The U.S. Treasury Department's plan to shore up Fannie Mae and Freddie Mac is an ``unmitigated disaster'' and the largest U.S. mortgage lenders are ``basically insolvent,'' according to investor Jim Rogers.
Fannie Mae and Freddie Mac are not banks. But like most financial companies, they stand or fall on public trust -- and right now, fewer and fewer people are confident that the two government-chartered mortgage-finance companies can survive on their own.
Result:
- The crisis that has enveloped the entire U.S. financial system has visibly worsened. The woes of Fannie and Freddie burst into public view on Thursday, July 10, in a front-page. Wall Street Journal story that revealed the government had begun contingency planning, were the two publicly traded companies to fail. Freddie's shares fell 22% and Fannie's dropped 13% that day on the news.
- Fannie and Freddie are crucial to the smooth flow of everyday American life. They are the cement that holds the nation's housing markets together. The companies buy home loans from banks that issue them, repackage those loans as bonds, and either hold them as assets or sell them to the public.
- Roughly 70% of U.S. home mortgages pass through the hands of Fannie and Freddie. Together, they own or guarantee $5.2 trillion in mortgages. Without Fannie and Freddie, it could soon become all but impossible to buy or sell a home.
- But to continue to provide this service, they must be able to borrow cheaply, and that window may be closing as the financial community loses faith in their ability to continue as going concerns.

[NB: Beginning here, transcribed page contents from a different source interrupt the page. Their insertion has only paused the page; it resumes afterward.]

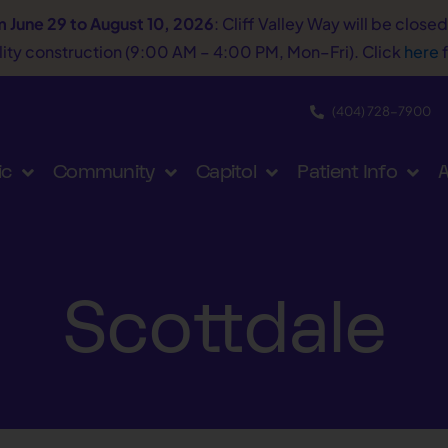
m June 29 to August 10, 2026
: Cliff Valley Way will be close
tility construction (9:00 AM – 4:00 PM, Mon–Fri). Click
here
f
(404) 728−7900
ic
Community
Capitol
Patient Info
A
Scottdale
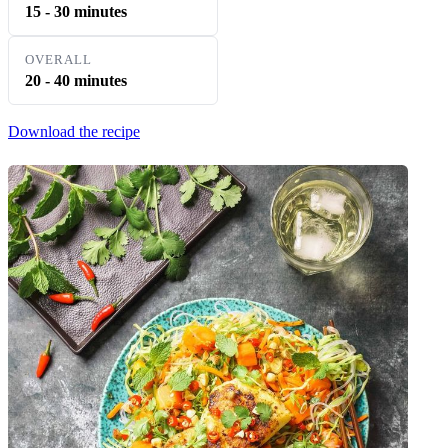
15 - 30 minutes
OVERALL
20 - 40 minutes
Download the recipe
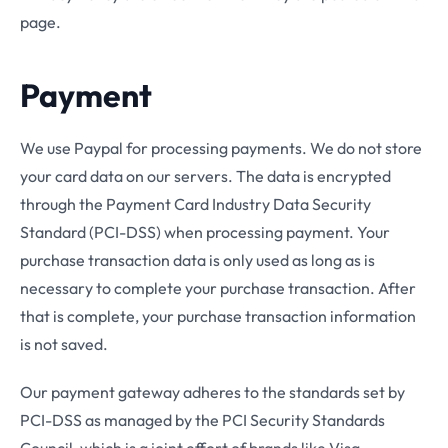
page.
Payment
We use Paypal for processing payments. We do not store
your card data on our servers. The data is encrypted
through the Payment Card Industry Data Security
Standard (PCI-DSS) when processing payment. Your
purchase transaction data is only used as long as is
necessary to complete your purchase transaction. After
that is complete, your purchase transaction information
is not saved.
Our payment gateway adheres to the standards set by
PCI-DSS as managed by the PCI Security Standards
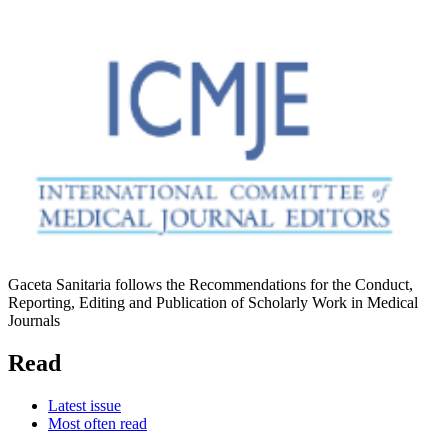
Gaceta Sanitaria follows the Recommendations for the Conduct,
Reporting, Editing and Publication of Scholarly Work in Medical
Journals
Read
Latest issue
Most often read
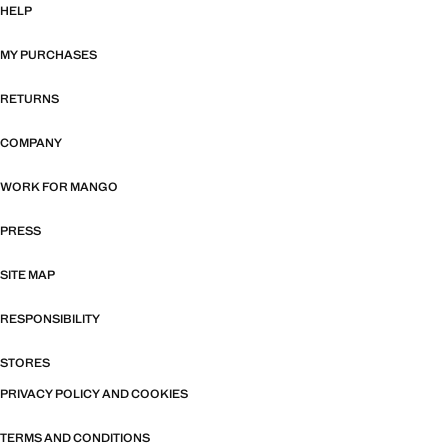
HELP
MY PURCHASES
RETURNS
COMPANY
WORK FOR MANGO
PRESS
SITE MAP
RESPONSIBILITY
STORES
PRIVACY POLICY AND COOKIES
TERMS AND CONDITIONS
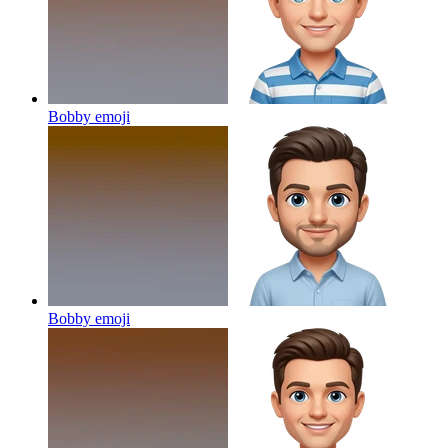
Bobby
emoji
Bobby
emoji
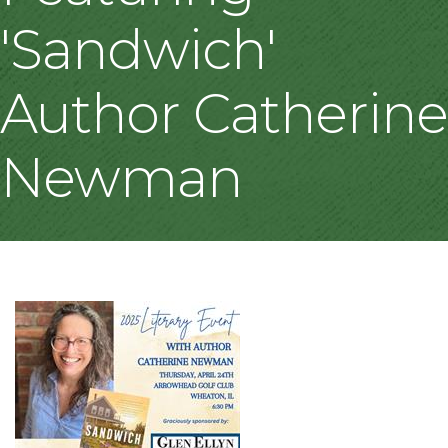
'Sandwich'
Author Catherine
Newman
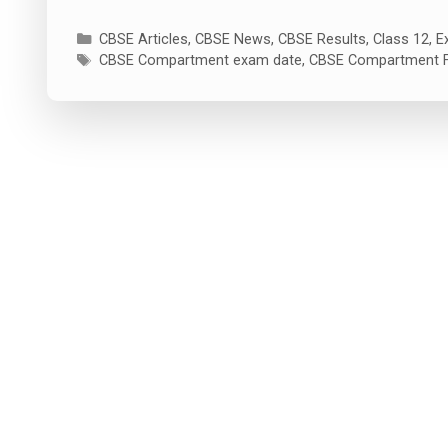
Categories
CBSE Articles
,
CBSE News
,
CBSE Results
,
Class 12
,
E
Tags
CBSE Compartment exam date
,
CBSE Compartment 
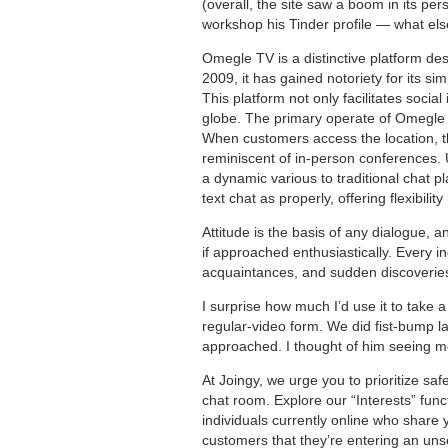
(overall, the site saw a boom in its pe
workshop his Tinder profile — what els
Omegle TV is a distinctive platform des
2009, it has gained notoriety for its sim
This platform not only facilitates socia
globe. The primary operate of Omegle 
When customers access the location, t
reminiscent of in-person conferences. 
a dynamic various to traditional chat pl
text chat as properly, offering flexibili
Attitude is the basis of any dialogue, 
if approached enthusiastically. Every in
acquaintances, and sudden discoverie
I surprise how much I’d use it to take a
regular-video form. We did fist-bump l
approached. I thought of him seeing me 
At Joingy, we urge you to prioritize sa
chat room. Explore our “Interests” func
individuals currently online who share 
customers that they’re entering an unse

The cost of borrowing has gone up. On July 10, their bonds yielded 0.78 percentage point more than did comparable Treasuries -- double the gap of a year ago.
- In addition, the two entities will require heavy infusions of capital. At last word, just 1.22% of Fannie's single-family loans that it owns or guarantees were 90 days or more overdue. Freddie's number was 0.81%.
- Still, the companies have reported a combined loss of $11 billion for the nine months through March 31 because of foreclosures on mortgages they own, plus provisions for future losses. And this may be only a taste of what lies ahead. Moreover, their combined capital of $81 billion represents just 1.6% of the mortgages they own or guarantee.
- Big issues of stock in Fannie and Freddie are another possibility, one that would shrink the equity of current shareholders. But with their stock prices as low as they are, it's hard to see how this would raise enough needed capital.
- All along, the financial community has been sanguine about the worsening affairs of Fannie Mae and Freddie Mac because it assumed that if push came to shove, the government that set up these entities would come to their rescue.
- In the worst case, that may be what happens, in the form of a conservatorship. Under a 1992 law, for a conservatorship to occur, the companies' chief regulator, James B. Lockhart, director of the Office of Federal Housing Enterprise Oversight, would need to conclude that Fannie, Freddie or both are "critically undercapitalized."
- A conservator would have the power to run the companies -- but not the authority to shut them down. According to the New York Times, the shares of the companies would become all but worthless, and losses on mortgages they hold or guarantee would be made up by the federal government.